The proposed legislation makes GOOD SENSE regarding sex offenders not obtaining a commercial driving permit for a school bus. However, there already exists a law preventing sex offender’s employment within the school system.

If the Virginia School System does not follow the proper protocol/law and hires a sex offender, then write a Bill where the school employee, principal, and the superintendent serve 25 years in prison and a $50,000 fine.

I’m certain such a Bill focusing on School Administrators responsibility would get you a response from school officials “how draconian and unreasonable”. Yet, nearly every piece of sex offender legislation I have read is ill thought, useless, a gross misuse of my tax dollars.

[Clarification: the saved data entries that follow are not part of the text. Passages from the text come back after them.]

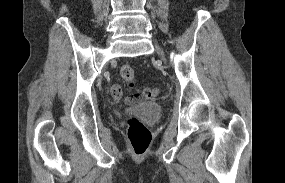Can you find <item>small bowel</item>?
Instances as JSON below:
<instances>
[{"label": "small bowel", "mask_w": 285, "mask_h": 183, "mask_svg": "<svg viewBox=\"0 0 285 183\" xmlns=\"http://www.w3.org/2000/svg\"><path fill=\"white\" fill-rule=\"evenodd\" d=\"M111 95L114 99H120L122 95L121 87L119 85H113L111 87Z\"/></svg>", "instance_id": "c3829d8e"}]
</instances>
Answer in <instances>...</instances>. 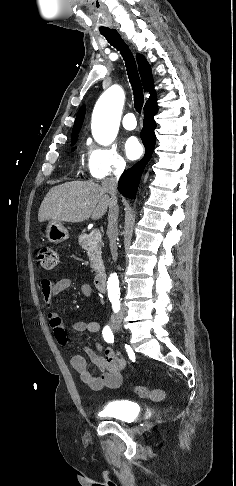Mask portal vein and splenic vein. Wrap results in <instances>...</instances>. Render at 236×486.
<instances>
[{"label": "portal vein and splenic vein", "instance_id": "portal-vein-and-splenic-vein-1", "mask_svg": "<svg viewBox=\"0 0 236 486\" xmlns=\"http://www.w3.org/2000/svg\"><path fill=\"white\" fill-rule=\"evenodd\" d=\"M91 234L95 237L96 240H100L101 239V233L99 230H93L91 232Z\"/></svg>", "mask_w": 236, "mask_h": 486}]
</instances>
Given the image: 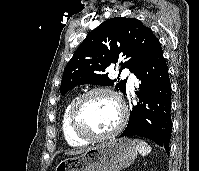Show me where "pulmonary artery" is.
<instances>
[{"label": "pulmonary artery", "instance_id": "1", "mask_svg": "<svg viewBox=\"0 0 199 171\" xmlns=\"http://www.w3.org/2000/svg\"><path fill=\"white\" fill-rule=\"evenodd\" d=\"M129 82H130L131 84H134V83L136 82V78H135L133 75H130V76H129Z\"/></svg>", "mask_w": 199, "mask_h": 171}]
</instances>
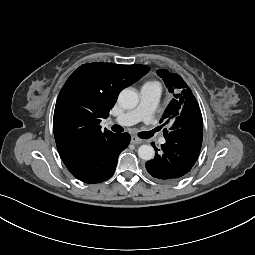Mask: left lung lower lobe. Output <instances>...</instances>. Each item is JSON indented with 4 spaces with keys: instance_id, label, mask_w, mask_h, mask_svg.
<instances>
[{
    "instance_id": "left-lung-lower-lobe-1",
    "label": "left lung lower lobe",
    "mask_w": 255,
    "mask_h": 255,
    "mask_svg": "<svg viewBox=\"0 0 255 255\" xmlns=\"http://www.w3.org/2000/svg\"><path fill=\"white\" fill-rule=\"evenodd\" d=\"M166 143L146 162L148 173L156 180L171 183L184 177L195 164L203 139V123L189 125L164 136Z\"/></svg>"
}]
</instances>
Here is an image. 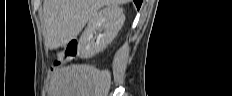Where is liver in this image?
Here are the masks:
<instances>
[{"label": "liver", "instance_id": "liver-1", "mask_svg": "<svg viewBox=\"0 0 232 96\" xmlns=\"http://www.w3.org/2000/svg\"><path fill=\"white\" fill-rule=\"evenodd\" d=\"M129 0H44L45 43L49 49L67 45L103 6L123 5Z\"/></svg>", "mask_w": 232, "mask_h": 96}]
</instances>
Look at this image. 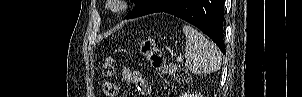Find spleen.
I'll list each match as a JSON object with an SVG mask.
<instances>
[{"instance_id":"obj_1","label":"spleen","mask_w":302,"mask_h":97,"mask_svg":"<svg viewBox=\"0 0 302 97\" xmlns=\"http://www.w3.org/2000/svg\"><path fill=\"white\" fill-rule=\"evenodd\" d=\"M187 37L185 46V67L192 73H210L217 71L222 62L218 47L192 26H183Z\"/></svg>"}]
</instances>
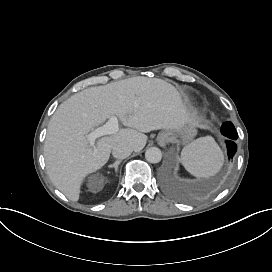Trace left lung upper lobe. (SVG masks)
I'll list each match as a JSON object with an SVG mask.
<instances>
[{
	"label": "left lung upper lobe",
	"instance_id": "1",
	"mask_svg": "<svg viewBox=\"0 0 272 272\" xmlns=\"http://www.w3.org/2000/svg\"><path fill=\"white\" fill-rule=\"evenodd\" d=\"M221 133L232 137H238L234 125L231 122H225L221 126Z\"/></svg>",
	"mask_w": 272,
	"mask_h": 272
}]
</instances>
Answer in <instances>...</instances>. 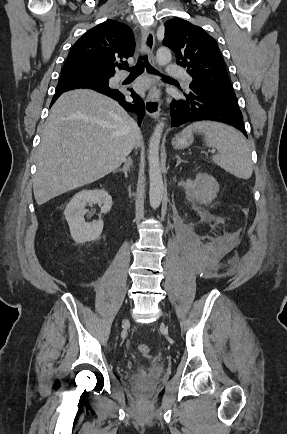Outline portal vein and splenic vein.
Returning a JSON list of instances; mask_svg holds the SVG:
<instances>
[{
    "label": "portal vein and splenic vein",
    "instance_id": "portal-vein-and-splenic-vein-1",
    "mask_svg": "<svg viewBox=\"0 0 287 434\" xmlns=\"http://www.w3.org/2000/svg\"><path fill=\"white\" fill-rule=\"evenodd\" d=\"M215 152V150H211V153H214Z\"/></svg>",
    "mask_w": 287,
    "mask_h": 434
}]
</instances>
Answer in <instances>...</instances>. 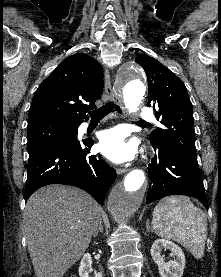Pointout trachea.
<instances>
[{
    "label": "trachea",
    "mask_w": 221,
    "mask_h": 277,
    "mask_svg": "<svg viewBox=\"0 0 221 277\" xmlns=\"http://www.w3.org/2000/svg\"><path fill=\"white\" fill-rule=\"evenodd\" d=\"M113 107L115 110H117L119 113H121V109L118 105H115L113 102H108L102 107L98 108L97 110L89 112V115L91 116L92 119H102L106 115H108L110 112H112ZM140 122H144L141 121Z\"/></svg>",
    "instance_id": "3493384b"
}]
</instances>
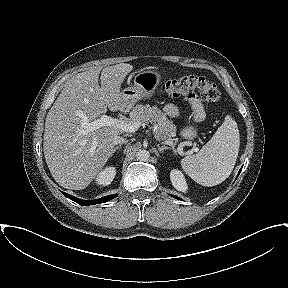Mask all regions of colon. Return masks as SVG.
<instances>
[{
  "mask_svg": "<svg viewBox=\"0 0 288 288\" xmlns=\"http://www.w3.org/2000/svg\"><path fill=\"white\" fill-rule=\"evenodd\" d=\"M162 91L171 97L186 96L198 91L208 102H216L221 97L220 90L214 82L196 75H186L169 80L163 84Z\"/></svg>",
  "mask_w": 288,
  "mask_h": 288,
  "instance_id": "5ec220e1",
  "label": "colon"
}]
</instances>
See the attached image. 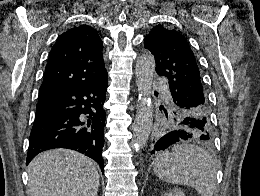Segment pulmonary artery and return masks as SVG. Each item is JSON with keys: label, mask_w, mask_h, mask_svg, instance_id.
<instances>
[{"label": "pulmonary artery", "mask_w": 260, "mask_h": 196, "mask_svg": "<svg viewBox=\"0 0 260 196\" xmlns=\"http://www.w3.org/2000/svg\"><path fill=\"white\" fill-rule=\"evenodd\" d=\"M157 83H158V84H163V83H164V80H163V79H158V80H157Z\"/></svg>", "instance_id": "e3ab8cb5"}]
</instances>
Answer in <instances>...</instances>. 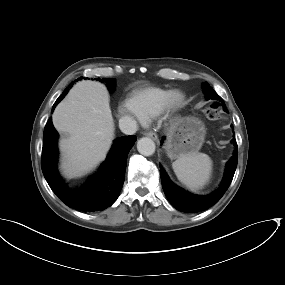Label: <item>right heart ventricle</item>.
I'll use <instances>...</instances> for the list:
<instances>
[{
	"instance_id": "e07e8e85",
	"label": "right heart ventricle",
	"mask_w": 285,
	"mask_h": 285,
	"mask_svg": "<svg viewBox=\"0 0 285 285\" xmlns=\"http://www.w3.org/2000/svg\"><path fill=\"white\" fill-rule=\"evenodd\" d=\"M169 92L157 87L135 89L129 93L126 104L140 119L148 121L162 113Z\"/></svg>"
}]
</instances>
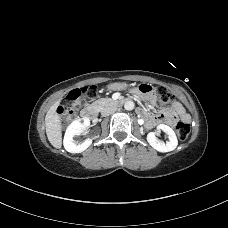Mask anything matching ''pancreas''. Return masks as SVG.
Listing matches in <instances>:
<instances>
[{
    "instance_id": "cf45deb5",
    "label": "pancreas",
    "mask_w": 228,
    "mask_h": 228,
    "mask_svg": "<svg viewBox=\"0 0 228 228\" xmlns=\"http://www.w3.org/2000/svg\"><path fill=\"white\" fill-rule=\"evenodd\" d=\"M112 102V99L110 98H101L96 100L91 104L93 108H96L98 110H103L106 105Z\"/></svg>"
}]
</instances>
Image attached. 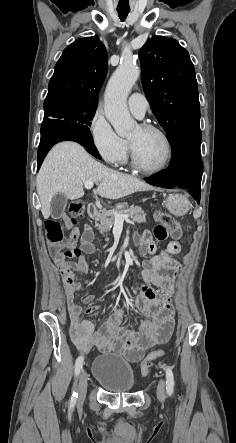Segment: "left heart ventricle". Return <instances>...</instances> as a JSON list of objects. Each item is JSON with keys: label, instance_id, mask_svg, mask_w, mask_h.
<instances>
[{"label": "left heart ventricle", "instance_id": "b2bd125f", "mask_svg": "<svg viewBox=\"0 0 236 443\" xmlns=\"http://www.w3.org/2000/svg\"><path fill=\"white\" fill-rule=\"evenodd\" d=\"M128 139L133 143L140 163L146 168L161 166L167 156V147L162 136L154 131H145L137 126Z\"/></svg>", "mask_w": 236, "mask_h": 443}]
</instances>
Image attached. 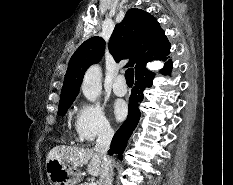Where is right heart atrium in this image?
<instances>
[{
    "label": "right heart atrium",
    "instance_id": "d8ad5b80",
    "mask_svg": "<svg viewBox=\"0 0 233 185\" xmlns=\"http://www.w3.org/2000/svg\"><path fill=\"white\" fill-rule=\"evenodd\" d=\"M111 133V124L100 105L82 102L78 106L74 120V134L78 142L88 144Z\"/></svg>",
    "mask_w": 233,
    "mask_h": 185
}]
</instances>
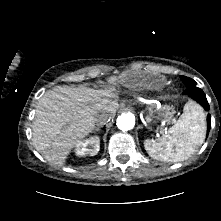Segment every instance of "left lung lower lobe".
Instances as JSON below:
<instances>
[{
    "instance_id": "obj_1",
    "label": "left lung lower lobe",
    "mask_w": 221,
    "mask_h": 221,
    "mask_svg": "<svg viewBox=\"0 0 221 221\" xmlns=\"http://www.w3.org/2000/svg\"><path fill=\"white\" fill-rule=\"evenodd\" d=\"M184 94L190 96L194 100H196L199 104L203 106L205 110H209L210 106L208 104L206 95L204 94L203 90L194 86V87H187V89L183 92ZM211 128V116L207 115V136L209 134Z\"/></svg>"
}]
</instances>
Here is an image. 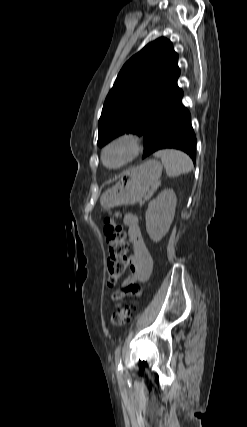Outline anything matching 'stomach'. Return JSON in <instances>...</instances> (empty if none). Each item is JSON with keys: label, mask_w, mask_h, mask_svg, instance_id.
<instances>
[{"label": "stomach", "mask_w": 247, "mask_h": 427, "mask_svg": "<svg viewBox=\"0 0 247 427\" xmlns=\"http://www.w3.org/2000/svg\"><path fill=\"white\" fill-rule=\"evenodd\" d=\"M161 174L162 166L155 159L124 171L117 184L102 194L101 207L109 209L141 202Z\"/></svg>", "instance_id": "obj_1"}]
</instances>
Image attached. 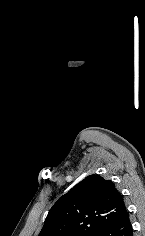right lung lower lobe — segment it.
I'll return each mask as SVG.
<instances>
[{"label": "right lung lower lobe", "instance_id": "right-lung-lower-lobe-1", "mask_svg": "<svg viewBox=\"0 0 145 236\" xmlns=\"http://www.w3.org/2000/svg\"><path fill=\"white\" fill-rule=\"evenodd\" d=\"M96 236H133V229L126 210L117 219L99 231Z\"/></svg>", "mask_w": 145, "mask_h": 236}]
</instances>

The Bills seem seeded with political re-election intent and lack any legitimate understanding of short and long term consequences associated with implementing.

How can some of the most intelligent people serving Virginia legislation not have access or seek out 20-30 years of sex offender studies and data? The sex offender population has the lowest recidivism rates of any criminal group in the nation. If Virginia is truly trying to protect society, then why did legislators change all sex offenses to violent offenses and then place everyone on the website?

Where is the legislation that mandates individual risk analysis for each individual’s offense? By including everyone on the registry where all are classified as violent, the large numbers mask the very few who are truly a danger. If people are NOT a risk to society, take these sex offenders off the website and leave the ones on who truly are. In doing so will save a substantial amount of fiscal resources and better protect society from the few who are truly dangerous.

In this proposed Bill, it makes absolutely NO SENSE to deny someone with a sex offense the ability to obtain passenger-carrying commercial vehicles. As currently written, this proposed legislation protects absolutely no one and duplicates existing school employment legislation.

The Bill specifically targets to deny the very livelihoods of drivers (“taxpayers”) simply because they are legislated to register as a sex offender in Virginia.

The proposed Bill will deny the livelihood(s) of anyone who is trying to gain legitimate employment, pay taxes, and pay rent to have an address to register! The proposed legislation will cost tax payers precious funds, for no other reason but to deny another sector of employment for anyone required to register as a sex offender.

This legislation offers absolutely no value to protect society; it’s wrong, and fiscally expensive. I request “and passenger-carrying commercial vehicles” be removed from the second and fourth lines of the proposed Bill.
Virginia legislation has created a sub-human class of people for which Virginia has a long history of doing.

I am struggling/troubled as to specifically why this Bill was even introduced and after reading the lengthy burden of registration requirements, I can’t grasp any good value in this Bill and it duplicates existing legislation already in place.

stephen writes:

Where the drunk drivers complaining about sex offenders taking their jobs?

Mary writes:

This was rolled into HB2026 which was amended to only prohibit licenses to drive school buses, which is completely acceptable.